Driving without headlights in besieged eastern Aleppo

The World
Aleppo residents walk past a burnt bus in the city's rebel-held Seif al-Dawla neighborhood.

Vehicles on the streets of rebel-held eastern Aleppo do their best to avoid detection at night. These days that often means switching off car lights and traveling slowly through rubble in the dark.  

That's according to Dr. Farida, the only female obstetrician in this part of Aleppo. 

Reached via Skype in the besieged city, Dr. Farida says she usually walks to work because gasoline is in short supply. But Thursday evening the hospital sent a car for her.  

"The warplanes were bombing in the streets, so the driver told me we have to go without any lights," she said. "No cars in Aleppo can put the lights on because when the airplane sees any moving lights, he will bomb them, or [call in a strike] with heavy artillery."       

The Syrian physician uses only a first name for security reasons.

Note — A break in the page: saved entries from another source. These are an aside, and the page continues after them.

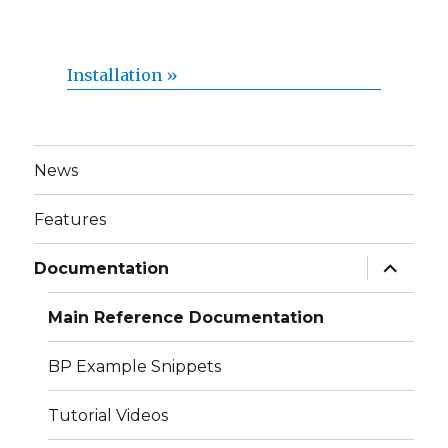
Installation »
News
Features
expand
Documentation
child
menu
Main Reference Documentation
BP Example Snippets
Tutorial Videos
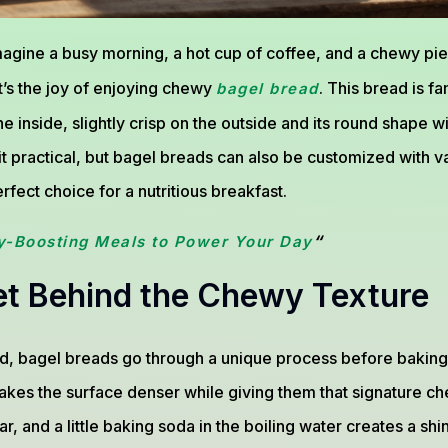
agine a busy morning, a hot cup of coffee, and a chewy pie
t’s the joy of enjoying chewy
. This bread is f
bagel bread
 inside, slightly crisp on the outside and its round shape wi
 it practical, but bagel breads can also be customized with v
fect choice for a nutritious breakfast.
“
y-Boosting Meals to Power Your Day
et Behind the Chewy Texture
d, bagel breads go through a unique process before baking:
akes the surface denser while giving them that signature ch
r, and a little baking soda in the boiling water creates a sh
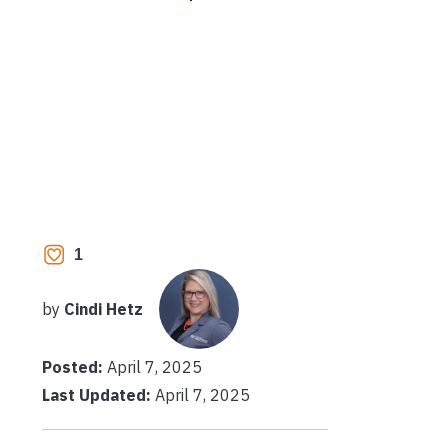
1
by
Cindi Hetz
Posted:
April 7, 2025
Last Updated:
April 7, 2025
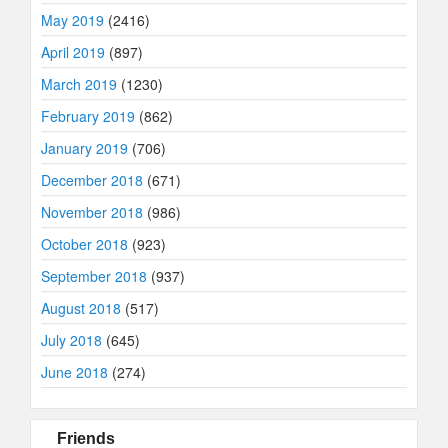
May 2019
(2416)
April 2019
(897)
March 2019
(1230)
February 2019
(862)
January 2019
(706)
December 2018
(671)
November 2018
(986)
October 2018
(923)
September 2018
(937)
August 2018
(517)
July 2018
(645)
June 2018
(274)
Friends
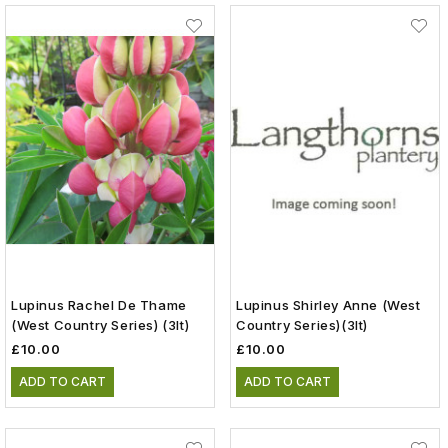
Lupinus Rachel De Thame
Lupinus Shirley Anne (West
(West Country Series) (3lt)
Country Series)(3lt)
£10.00
£10.00
ADD TO CART
ADD TO CART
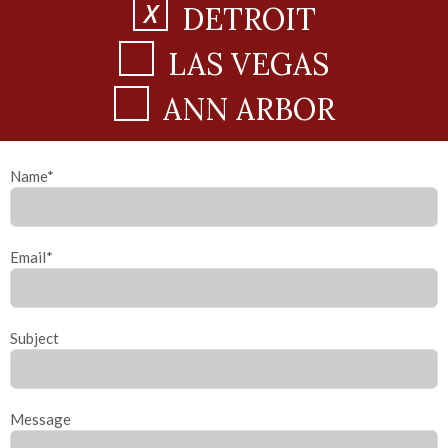
DETROIT
LAS VEGAS
ANN ARBOR
Name*
Email*
Subject
Message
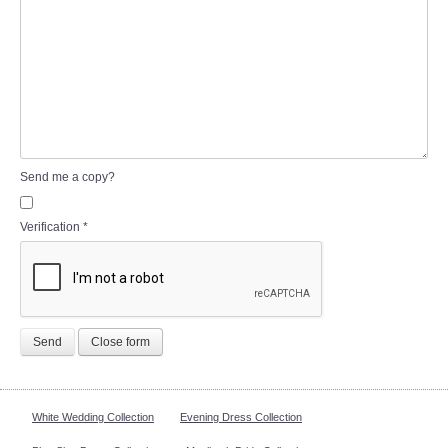
Send me a copy?
Verification
*
Send
Close form
White Wedding Collection
Evening Dress Collection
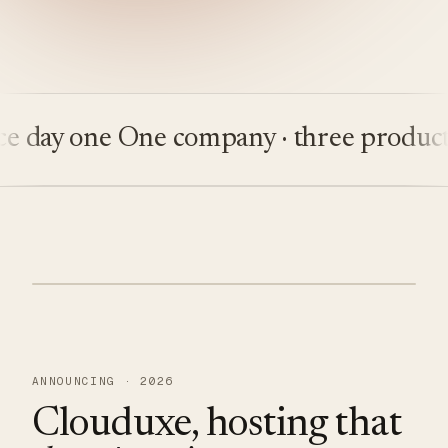
ay one
One company · three products
Bu
ANNOUNCING · 2026
Clouduxe, hosting that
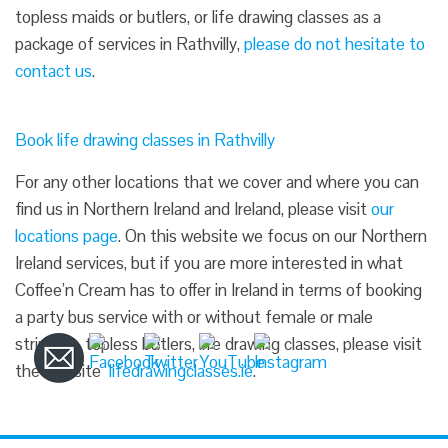
topless maids or butlers, or life drawing classes as a
package of services in Rathvilly,
please do not hesitate to
contact us
.
Book life drawing classes in Rathvilly
For any other locations that we cover and where you can
find us in Northern Ireland and Ireland, please visit
our
locations page
. On this website we focus on our Northern
Ireland services, but if you are more interested in what
Coffee’n Cream has to offer in Ireland in terms of booking
a party bus service with or without female or male
strippers, topless butlers, life drawing classes, please visit
the website
lifedrawingclasses.ie
.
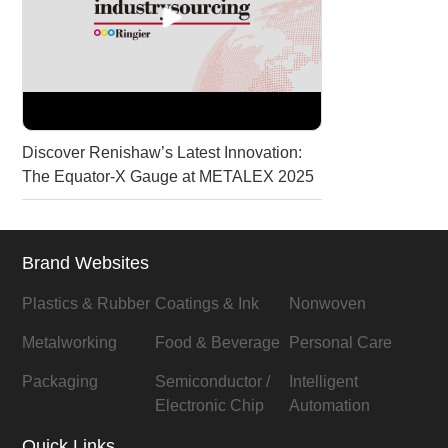
Discover Renishaw’s Latest Innovation:
The Equator-X Gauge at METALEX 2025
Brand Websites
Plastics & Rubber
Coatings & Ink
Nonwoven
Metalworking
Food & Beverage
Personal Care
Packaging
Semiconductor /
Intelligent
Electronic Chip
Automation
Quick Links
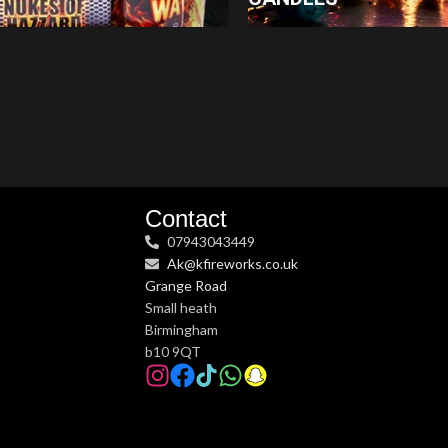
Contact
07943043449
Ak@kfireworks.co.uk
Grange Road
Small heath
Birmingham
b10 9QT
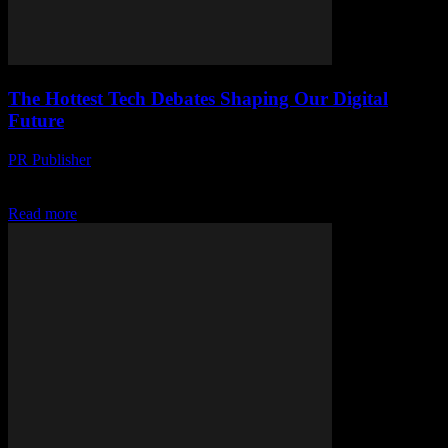
The Hottest Tech Debates Shaping Our Digital
Future
PR Publisher
-
March 13, 2026
Explore the hottest tech debates shaping our digital future: AI ethics,
inequality, and privacy. Dive in and stay informed!
Read more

Her husband is also a doctor at the same hospital. Now that the Syrian regime has targeted medical facilities, the couple has found themselves working in one of the most dangerous places in the city. Still, they take their 7-year-old daughter to work with them almost every day. 

"I feel alone. My family has all gone out. My mother, my dad, my brothers all are out [of the city]," she said. "Aleppo was a city that would not sleep, the people were always in the street, going to market, going to swim, going to everything. Now it's a ghost city."

The battle for Aleppo began in July 2012, and there's been no letup. An estimated 150 people have died there this week alone. Dr. Farida says only one other family remains in the apartment building where she lives. She says it may be a good thing that many residents have fled because the warplanes have fewer targets. A barrel bomb that used to take 40 lives now might only manage to maim a dozen. 

Her hospital is running short on supplies and staff have had to improvise. In recent weeks the doctor has started to use sewing thread from her home to suture patients after cesarean sections. Mothers who give birth are hurried out of the facility as quickly as possible, even those who've had surgery. 

Farida keeps in close contact with the diaspora of Syrian physicians abroad, including Syrian American Dr. Zaher Sahloul. He's a critical care specialist at Christ Advocate Medical Center in Chicago and has gone on five medical mission trips to Syria since the war began. He's deeply impressed with Dr. Farida's commitment. 

"Her colleagues say that she's equal to 1,000 men," he says. "And when you hear that in Aleppo, from this conservative society speaking about women, that speaks volumes about her strength and the leadership."